We have also shifted to replace in-kind by cash assistance and thus prepare the ground for a return of regular economic life or to support market creations and income generating activities.
And it is not only in Syria, but in many contexts millions of people survive and can go back to previously stable lives because of sustained humanitarian upkeep of infrastructure, health systems or investments in community-building and livelihood support.
Also, today the ICRC is fulfilling varying requests to act as a neutral intermediary in conflict.

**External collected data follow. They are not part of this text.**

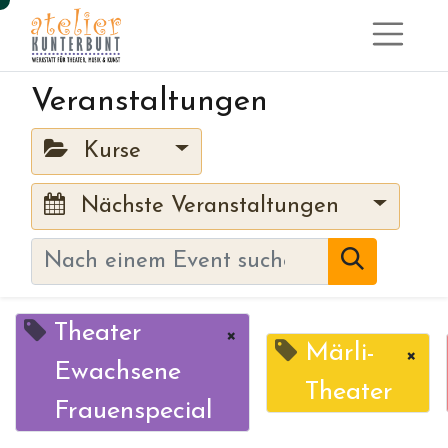
Veranstaltungen
Kurse
Nächste Veranstaltungen
Theater
×
Märli-
×
Ewachsene
Theater
Frauenspecial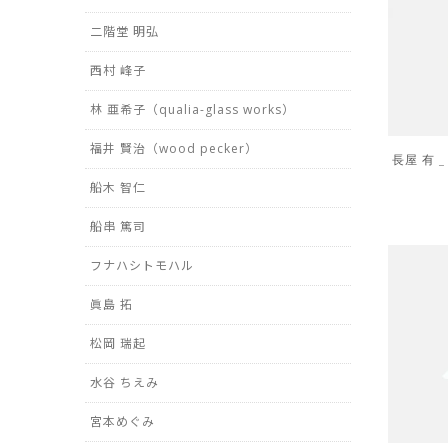
二階堂 明弘
西村 峰子
林 亜希子（qualia-glass works）
福井 賢治（wood pecker）
長屋 有 
船木 智仁
船串 篤司
フナハシトモハル
眞島 拓
松岡 瑞起
水谷 ちえみ
宮本めぐみ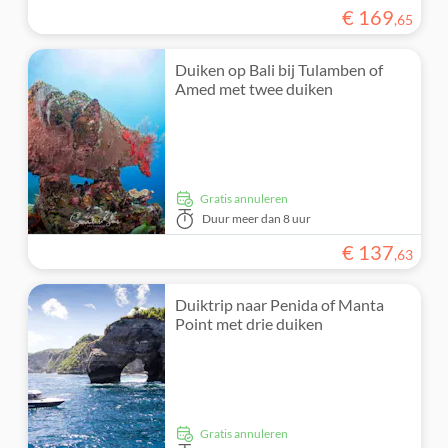
€
169
,
65
Duiken op Bali bij Tulamben of
Amed met twee duiken
Gratis annuleren
Duur
meer dan 8 uur
€
137
,
63
Duiktrip naar Penida of Manta
Point met drie duiken
Gratis annuleren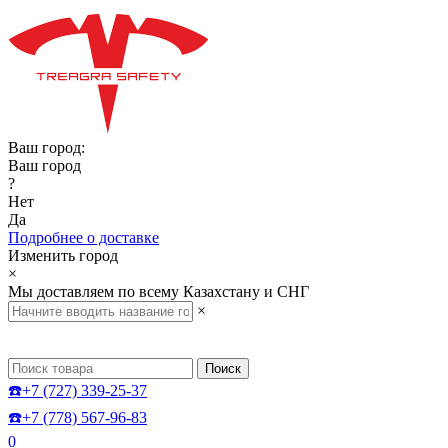
Ваш город:
Ваш город
?
Нет
Да
Подробнее о доставке
Изменить город
×
Мы доставляем по всему Казахстану и СНГ
×
Поиск
☎️+7 (727) 339-25-37
☎️+7 (778) 567-96-83
0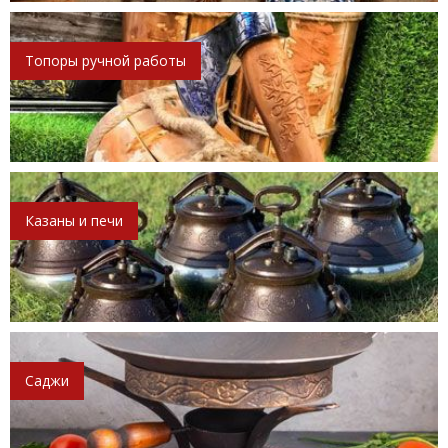
Топоры ручной работы
Казаны и печи
Саджи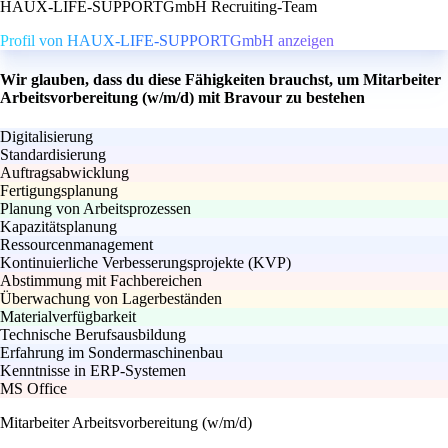
HAUX-LIFE-SUPPORTGmbH Recruiting-Team
Profil von HAUX-LIFE-SUPPORTGmbH anzeigen
Wir glauben, dass du diese Fähigkeiten brauchst, um Mitarbeiter
Arbeitsvorbereitung (w/m/d) mit Bravour zu bestehen
Digitalisierung
Standardisierung
Auftragsabwicklung
Fertigungsplanung
Planung von Arbeitsprozessen
Kapazitätsplanung
Ressourcenmanagement
Kontinuierliche Verbesserungsprojekte (KVP)
Abstimmung mit Fachbereichen
Überwachung von Lagerbeständen
Materialverfügbarkeit
Technische Berufsausbildung
Erfahrung im Sondermaschinenbau
Kenntnisse in ERP-Systemen
MS Office
Mitarbeiter Arbeitsvorbereitung (w/m/d)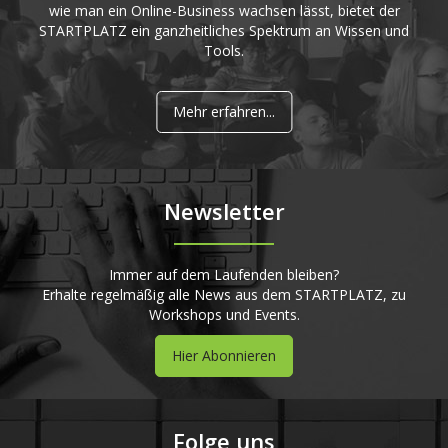
wie man ein Online-Business wachsen lässt, bietet der
STARTPLATZ ein ganzheitliches Spektrum an Wissen und
Tools.
Mehr erfahren...
Newsletter
Immer auf dem Laufenden bleiben?
Erhalte regelmäßig alle News aus dem STARTPLATZ, zu
Workshops und Events.
Hier Abonnieren
Folge uns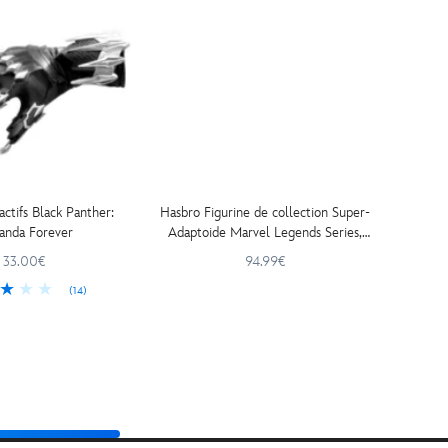
actifs Black Panther:
Hasbro Figurine de collection Super-
anda Forever
Adaptoide Marvel Legends Series,
Avengers 60e anniversaire
33.00€
94.99€
(14)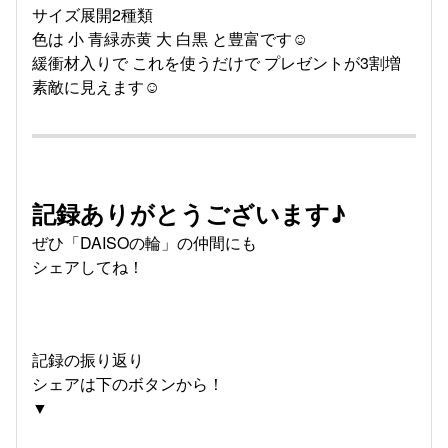
サイズ展開2種類
色は 小 青緑赤黄 大 白黒 と豊富です☺️
緩衝材入りで これを使うだけで プレゼントが3割増
素敵に見えます☺️
記録ありがとうございます♪
ぜひ「DAISOの輪」の仲間にも
シェアしてね！
記録の振り返り
シェアは下のボタンから！
▼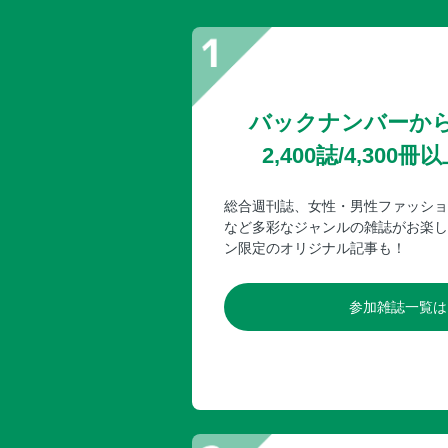
バックナンバーか
2,400誌/4,30
総合週刊誌、女性・男性ファッショ
など多彩なジャンルの雑誌がお楽し
ン限定のオリジナル記事も！
参加雑誌一覧は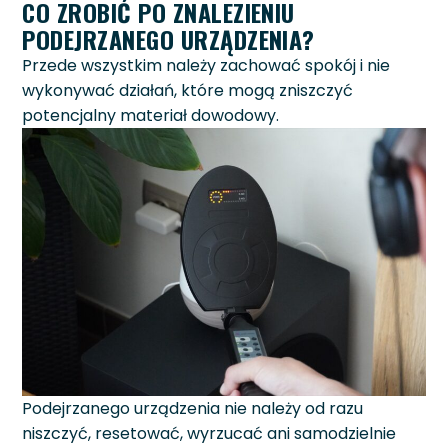
CO ZROBIĆ PO ZNALEZIENIU
PODEJRZANEGO URZĄDZENIA?
Przede wszystkim należy zachować spokój i nie
wykonywać działań, które mogą zniszczyć
potencjalny materiał dowodowy.
Podejrzanego urządzenia nie należy od razu
niszczyć, resetować, wyrzucać ani samodzielnie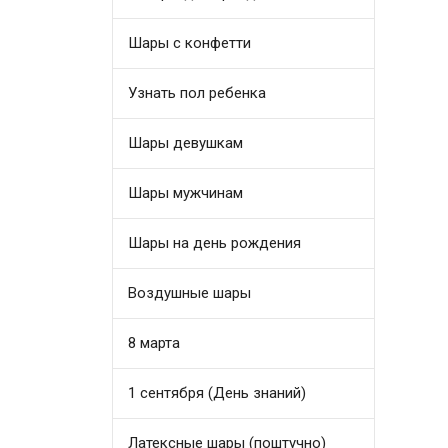
Шары с конфетти
Узнать пол ребенка
Шары девушкам
Шары мужчинам
Шары на день рождения
Воздушные шары
8 марта
1 сентября (День знаний)
Латексные шары (поштучно)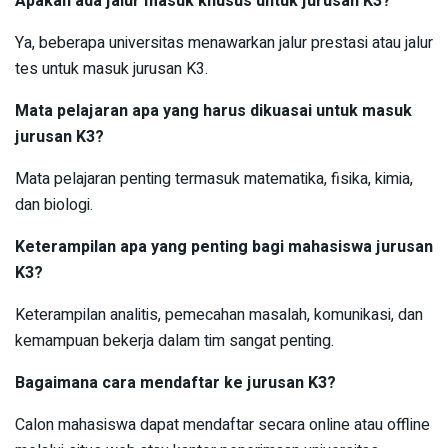
Apakah ada jalur masuk khusus untuk jurusan K3?
Ya, beberapa universitas menawarkan jalur prestasi atau jalur
tes untuk masuk jurusan K3.
Mata pelajaran apa yang harus dikuasai untuk masuk
jurusan K3?
Mata pelajaran penting termasuk matematika, fisika, kimia,
dan biologi.
Keterampilan apa yang penting bagi mahasiswa jurusan
K3?
Keterampilan analitis, pemecahan masalah, komunikasi, dan
kemampuan bekerja dalam tim sangat penting.
Bagaimana cara mendaftar ke jurusan K3?
Calon mahasiswa dapat mendaftar secara online atau offline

Each and every month, when my colleagues brief me on the engagement, we entertain to establish links between belligerents, I wonder whether out of isolated humanitarian activities, we are able to build a more sustained engagement pointing beyond humanitarian action.
We are called on to prevent relations from deteriorating or to find mutual trust-building measures that would help increase stability.

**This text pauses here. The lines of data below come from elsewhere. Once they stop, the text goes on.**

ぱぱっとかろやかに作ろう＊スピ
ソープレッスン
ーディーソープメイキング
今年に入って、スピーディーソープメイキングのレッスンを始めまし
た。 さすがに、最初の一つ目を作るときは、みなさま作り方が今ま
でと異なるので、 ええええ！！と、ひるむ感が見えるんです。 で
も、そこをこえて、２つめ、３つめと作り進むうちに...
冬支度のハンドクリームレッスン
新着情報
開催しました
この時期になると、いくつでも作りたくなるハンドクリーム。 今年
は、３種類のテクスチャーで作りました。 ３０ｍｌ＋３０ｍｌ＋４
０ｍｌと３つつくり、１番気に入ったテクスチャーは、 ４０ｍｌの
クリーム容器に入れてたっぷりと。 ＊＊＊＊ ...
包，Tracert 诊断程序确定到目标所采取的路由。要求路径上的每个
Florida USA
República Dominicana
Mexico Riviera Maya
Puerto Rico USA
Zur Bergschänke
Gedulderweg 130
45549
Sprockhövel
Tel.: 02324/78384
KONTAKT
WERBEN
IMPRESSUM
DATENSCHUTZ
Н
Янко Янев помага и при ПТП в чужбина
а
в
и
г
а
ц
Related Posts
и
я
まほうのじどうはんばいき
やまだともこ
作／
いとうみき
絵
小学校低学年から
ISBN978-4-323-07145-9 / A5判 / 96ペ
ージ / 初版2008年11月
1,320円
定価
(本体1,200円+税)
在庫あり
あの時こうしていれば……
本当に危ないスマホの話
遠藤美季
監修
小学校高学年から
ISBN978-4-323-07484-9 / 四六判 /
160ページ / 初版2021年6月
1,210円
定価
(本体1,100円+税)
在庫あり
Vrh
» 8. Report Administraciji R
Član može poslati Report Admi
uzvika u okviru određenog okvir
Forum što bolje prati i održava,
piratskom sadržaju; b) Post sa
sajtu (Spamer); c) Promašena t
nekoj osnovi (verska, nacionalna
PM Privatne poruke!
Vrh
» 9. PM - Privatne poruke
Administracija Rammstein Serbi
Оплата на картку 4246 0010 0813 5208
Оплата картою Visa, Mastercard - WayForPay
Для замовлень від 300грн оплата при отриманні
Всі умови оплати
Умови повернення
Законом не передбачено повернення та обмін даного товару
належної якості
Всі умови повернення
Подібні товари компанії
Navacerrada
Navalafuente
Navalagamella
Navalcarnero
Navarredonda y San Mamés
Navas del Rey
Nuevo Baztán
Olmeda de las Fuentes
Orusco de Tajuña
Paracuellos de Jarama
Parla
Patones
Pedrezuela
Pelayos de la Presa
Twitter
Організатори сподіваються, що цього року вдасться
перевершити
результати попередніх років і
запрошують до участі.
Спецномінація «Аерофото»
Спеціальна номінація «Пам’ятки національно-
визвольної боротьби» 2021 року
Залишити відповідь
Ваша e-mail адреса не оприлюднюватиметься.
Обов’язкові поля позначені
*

Here in Stockholm, the Yemeni parties agreed to make detention exchanges an important next step in peace negotiations and it is ICRC's humanitarian experience, which has supported the negotiation of a draft agreement, which hopefully one day will also lead to something broader than a humanitarian result.
Our mode of working is distinct, drawing on our humanitarian experience and relying on the principles of neutrality, independence and impartiality but the effect of our action hopefully allows for more.
Through humanitarian disarmament initiatives, we are engaging bilaterally, mini-laterally and multilaterally to build consensus to limit the use of indiscriminate, harmful weapons.
Over the years, we have seen strong support from the international community on weapons treaties, including to ban chemical and biological weapons and landmines.
Now with conventional arms reaching record levels, we are also urging States of influence to lead by example and ensure no weapon is supplied where there is a clear risk it would be used to commit or facilitate serious violations of international humanitarian law.
We are also working with others to create greater impact. New financing models, such as the Humanitarian Impact Bond, the Famine Action Mechanism with the World Bank and the United Nations, are testing grounds to align complementary experience, data and finance and to bring States, the private sector and humanitarian actors together in finding new and more meaningful tools to address some of the big disruptions of our times.
With humanitarian demands vast and complex, we must find a basis on which to work differently. It will take all of us – working together and through our distinct roles – to prevent and alleviate suffering, to build stability, and take the first steps on long path back to peace and development.
I am aware that some are afraid that principled humanitarianism risks losing its soul by trying to build pathways to peace and development. But may I remind them what the founding fathers of the ICRC in their foundational assembly of 1863 agreed: that humanitarian action could only escape the danger of prolonging war, if it were shaped in a way that it would contribute to the creation of peace in the long run.
As a four-time recipient of the Nobel Peace Prize, the ICRC hopes Norway and Sweden may have a clearer understanding than anybody else about the intrinsic link of principled humanitarianism with broader societal aspirations.